* **ACTION ITEM**: Reproduce, from the lines below, exactly the stretch that begins at the line containing "ジャングルシティについて" and ends at the line containing "junglecity.com. All rights reserved.", both included.

....

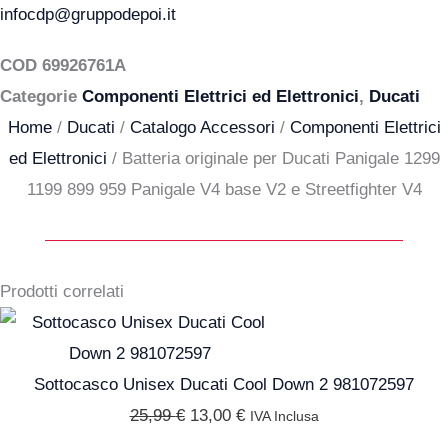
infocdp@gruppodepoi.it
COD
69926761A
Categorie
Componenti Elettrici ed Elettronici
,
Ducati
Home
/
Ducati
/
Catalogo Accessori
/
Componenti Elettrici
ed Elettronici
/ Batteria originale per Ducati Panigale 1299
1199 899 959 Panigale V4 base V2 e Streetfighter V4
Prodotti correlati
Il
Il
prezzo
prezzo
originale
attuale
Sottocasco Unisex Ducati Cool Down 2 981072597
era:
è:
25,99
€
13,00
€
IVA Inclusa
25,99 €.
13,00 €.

....

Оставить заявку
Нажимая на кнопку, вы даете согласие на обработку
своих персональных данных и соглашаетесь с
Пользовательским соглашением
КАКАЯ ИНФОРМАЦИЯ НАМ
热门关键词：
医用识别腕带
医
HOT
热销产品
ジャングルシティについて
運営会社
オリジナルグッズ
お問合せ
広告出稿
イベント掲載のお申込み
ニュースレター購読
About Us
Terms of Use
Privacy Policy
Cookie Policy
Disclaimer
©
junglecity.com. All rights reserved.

....

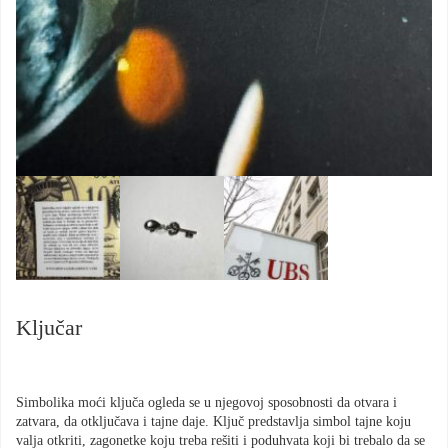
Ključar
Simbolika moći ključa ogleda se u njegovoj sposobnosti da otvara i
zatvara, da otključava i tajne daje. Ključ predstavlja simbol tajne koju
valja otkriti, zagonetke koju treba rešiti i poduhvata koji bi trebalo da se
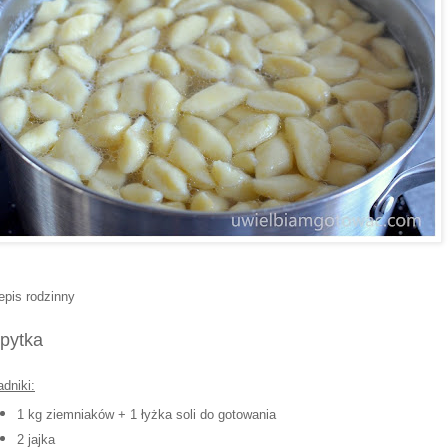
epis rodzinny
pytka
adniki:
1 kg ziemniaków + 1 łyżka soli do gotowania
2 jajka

....

* **SOLUTION FOR THIS TASK**:
ジャングルシティについて
運営会社
オリジナルグッズ
お問合せ
広告出稿
イベント掲載のお申込み
ニュースレター購読
About Us
Terms of Use
Privacy Policy
Cookie Policy
Disclaimer
©
junglecity.com. All rights reserved.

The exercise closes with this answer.